- Exercise: Set down the full listing below word for word; pictures stay out of the copy.
:: Stored data
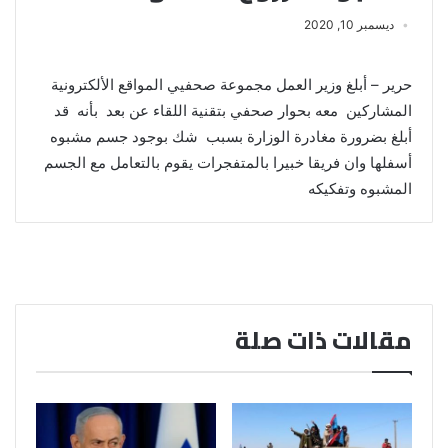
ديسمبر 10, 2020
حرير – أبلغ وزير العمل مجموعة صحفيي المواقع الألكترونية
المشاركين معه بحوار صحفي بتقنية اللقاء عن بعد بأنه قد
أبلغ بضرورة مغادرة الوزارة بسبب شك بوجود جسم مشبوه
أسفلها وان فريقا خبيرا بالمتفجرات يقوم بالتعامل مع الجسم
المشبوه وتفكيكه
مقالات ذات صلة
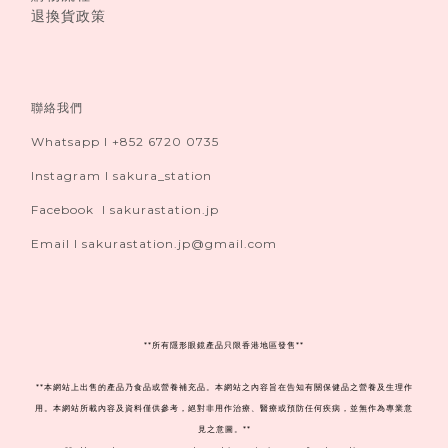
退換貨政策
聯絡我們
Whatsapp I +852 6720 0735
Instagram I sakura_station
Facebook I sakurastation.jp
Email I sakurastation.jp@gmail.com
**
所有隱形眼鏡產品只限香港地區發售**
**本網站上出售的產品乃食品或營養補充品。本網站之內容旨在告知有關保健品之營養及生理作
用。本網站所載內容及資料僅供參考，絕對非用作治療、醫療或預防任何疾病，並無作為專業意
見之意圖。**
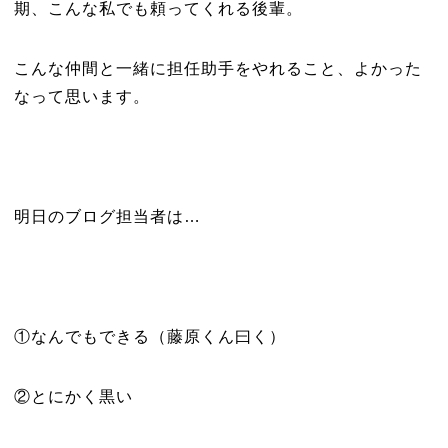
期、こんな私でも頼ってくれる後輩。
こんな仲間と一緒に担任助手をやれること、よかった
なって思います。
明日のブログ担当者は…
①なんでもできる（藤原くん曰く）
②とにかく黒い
::::
- Task result:
ديسمبر 10, 2020
حرير – أبلغ وزير العمل مجموعة صحفيي المواقع الألكترونية
المشاركين معه بحوار صحفي بتقنية اللقاء عن بعد بأنه قد
أبلغ بضرورة مغادرة الوزارة بسبب شك بوجود جسم مشبوه
أسفلها وان فريقا خبيرا بالمتفجرات يقوم بالتعامل مع الجسم
المشبوه وتفكيكه
مقالات ذات صلة
退換貨政策
聯絡我們
Whatsapp I +852 6720 0735
Instagram I sakura_station
Facebook I sakurastation.jp
Email I sakurastation.jp@gmail.com
**
所有隱形眼鏡產品只限香港地區發售**
**本網站上出售的產品乃食品或營養補充品。本網站之內容旨在告知有關保健品之營養及生理作
用。本網站所載內容及資料僅供參考，絕對非用作治療、醫療或預防任何疾病，並無作為專業意
見之意圖。**
期、こんな私でも頼ってくれる後輩。
こんな仲間と一緒に担任助手をやれること、よかった
なって思います。
明日のブログ担当者は…
①なんでもできる（藤原くん曰く）
②とにかく黒い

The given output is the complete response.